Is that true or did trading Maschmeyer to Montreal tilt the league heavily in the favour of Montreal? Looking back at last season it’s looking like the latter. Adding Maschmeyer to Montreal isn’t only the addition of the best goalie in the CWHL last season, it’s also taking away a major piece that kept Montreal from being the undisputed top team in the CWHL. In other words the gap has potentially widened to the point where we’ll see Montreal repeat their 2015/16 season of dominance when they put up 42 points, 21 wins and second best was the Inferno with 34 points. It’s unfair to make this point though without proof apart from my opinion.
So first we’ll look at the differences between the 2015/16 and 2016/17 seasons for Montreal. They ran the league in 2015/16 when the Boston Blades saw an exodus from their Olympic players therefore leaving Montreal with minimal competition during the regular season (and 2/3 playoff games). This season Montreal saw themselves facing the type of competition they had to deal with when the Boston Blades were at their full strength when the Calgary Inferno kept their momentum from their 2016 Clarkson Cup win taking first place in the 2016/17 CWHL regular season. What gave the Inferno a boost was full season’s from Rebecca Johnston, Meaghan Mikkelson, and Haley Irwin who in 2015/16 combined for 7 points in 15 games (0.467 PPG) while in 2016/17 combined for 47 points in 61 games (0.771 PPG).
This brought Calgary on even ground with Montreal and their high scoring abilities. The factor that pushed Calgary past Montreal in the standings was Emerance Maschmeyer. In 2015/16 goaltending vs Montreal was obviously below average at best while being a complete non-factor at worst. The average SV% vs Montreal in 2015/16 was 0.886 while opposing goalies only made 8 Quality Starts in 24 games for a 0.333 QS%. The top goalie vs Montreal was Erica Howe who posted a 0.921 SV% in 2015/16 along with a 0.500 QS%. Howe was the only goalie in 2015/16 to post a SV% vs Montreal above the CWHL average SV% as well as the only goalie to post a shutout.
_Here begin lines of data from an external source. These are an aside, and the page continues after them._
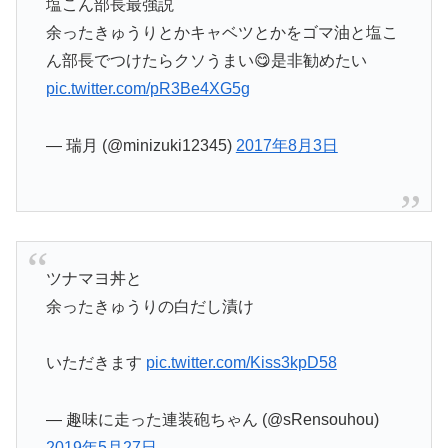
塩こん部長最強説
余ったきゅうりとかキャベツとかをゴマ油と塩こ
ん部長でつけたらクソうまい😋是非勧めたい
pic.twitter.com/pR3Be4XG5g
— 瑞月 (@minizuki12345)
2017年8月3日
ツナマヨ丼と
余ったきゅうりの白だし漬け
いただきます
pic.twitter.com/Kiss3kpD58
— 趣味に走った連装砲ちゃん (@sRensouhou)
2019年5月27日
In the 2016/17 season the Montreal Les Canadiennes shooters and the CWHL shooters finally met their match in Emerance Maschmeyer. Against Montreal Maschmeyer posted a 0.952 SV%, 0.667 QS%, and the first shutout against Montreal since December 12, 2015. Erica Howe remained remarkably consistent against Montreal as well posting a 0.923 SV% and a 0.667 QS%. One other goalie stepped up against Montreal and it was Christina Kessler who went from a 0.889 SV%/0.250 QS% in 2015/16 to a 0.922 SV%/0.833 QS% in 2016/17. For Kessler and the Toronto Furies this saw them take two wins vs Montreal when they couldn’t win a single one in 2015/16 playing a part in helping Calgary overtake Montreal.
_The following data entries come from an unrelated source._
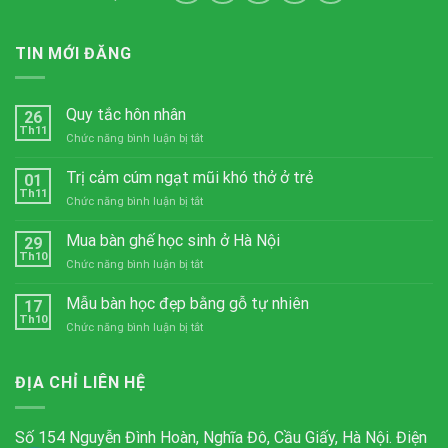
TIN MỚI ĐĂNG
Quy tắc hôn nhân
26
Th11
ở
Chức năng bình luận bị tắt
Quy
tắc
Trị cảm cúm ngạt mũi khó thở ở trẻ
01
hôn
Th11
ở
Chức năng bình luận bị tắt
nhân
Trị
cảm
Mua bàn ghế học sinh ở Hà Nội
29
cúm
Th10
ở
Chức năng bình luận bị tắt
ngạt
Mua
mũi
bàn
Mẫu bàn học đẹp bằng gỗ tự nhiên
khó
17
ghế
Th10
thở
ở
Chức năng bình luận bị tắt
học
ở
Mẫu
sinh
trẻ
bàn
ở
học
ĐỊA CHỈ LIÊN HỆ
Hà
đẹp
Nội
bằng
gỗ
Số 154 Nguyễn Đình Hoàn, Nghĩa Đô, Cầu Giấy, Hà Nội. Điện
tự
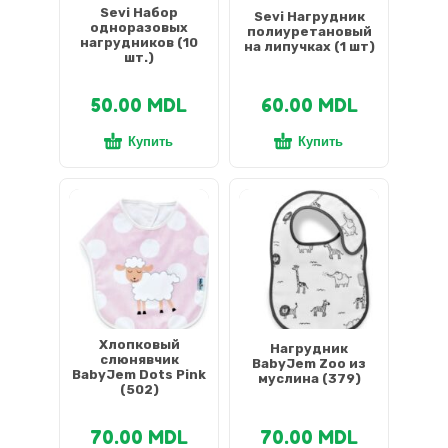
Sevi Набор
Sevi Нагрудник
одноразовых
полиуретановый
нагрудников (10
на липучках (1 шт)
шт.)
50.00
MDL
60.00
MDL
Купить
Купить
Хлопковый
Нагрудник
слюнявчик
BabyJem Zoo из
BabyJem Dots Pink
муслина (379)
(502)
70.00
MDL
70.00
MDL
The three goalies above were the only goalies in 2016/17 to post a SV% above the CWHL league average against Montreal. Now Maschmeyer is with Montreal and Kessler has retired leaving Howe as the only goalie who has proven success versus Montreal. Looking at the 2017/18 season we are going to see the addition of Noora Raty (aka Top 2 goalie in all of women’s hockey) so we can predict with some certainty that we’ll see two goalies be above average versus Montreal but it’s still a decrease from the three the previous season.
While that doesn’t seem like a big deal going from three to two it’s important to remember the teams that these goalies come from. Howe and Kessler come from the two GTA teams who recently haven’t pushed Montreal for the top spot in the CWHL so while losing them would hurt Markham/Toronto the large gap between the two teams will be there whether or not Howe/Kessler provides above average goaltending vs Montreal. The gap that matters is between Montreal/Calgary for now and in the near future. Up front these two teams are relatively. In net the edge went to Calgary because of Maschmeyer. Neither Brian in 2015/16 nor Lacasse in 2016/17 on the same team got even close to the impact Maschmeyer had against Montreal. So looking forward we’re potentially looking at a large gap in goaltending between the two teams which will be the deciding factor in which team is more dominant.
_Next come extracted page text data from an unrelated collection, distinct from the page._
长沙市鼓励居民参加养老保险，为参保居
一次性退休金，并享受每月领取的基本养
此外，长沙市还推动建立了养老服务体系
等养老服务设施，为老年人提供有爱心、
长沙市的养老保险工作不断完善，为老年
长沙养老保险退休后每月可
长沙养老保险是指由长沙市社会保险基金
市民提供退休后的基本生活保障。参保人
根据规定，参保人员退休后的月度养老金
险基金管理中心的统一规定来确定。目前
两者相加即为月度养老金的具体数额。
The counter-point of course is that Maschmeyer played on a team that made playing goalie easy. This is partially true as its obvious Calgary is stacked but Maschmeyer benefitted as much from the players in front of her as the players in front of her benefitted from her goaltending. And I’m not just talking about using the eye test to make that assumption; I’m talking about using analytics. That’s right for the first time in…well probably forever I’ll be using analytics from the CWHL to make an argument. While it’s fair to argue that the sample size is small (12 games from 2016/17 season tracked due to lack of video made available) it’s enough to paint a picture of not only the goalies of the CWHL but the teams themselves.
With the analytics available we can see that Calgary liked to play a little loose defensively knowing that the goalie behind them will most likely make a stop. It’s a valid assumption but it only works because the world class goalies behind the Calgary defense. You’re putting your goalies in a tough position when you allow opposing teams to move the puck immediately following a shot. Passes, rebounds, and tips are difficult to stop because they involve pre-shot puck movement. Clear shots are by far the easiest type of shots to stop because you are in position and that shows in the respective SV% for each type of shot.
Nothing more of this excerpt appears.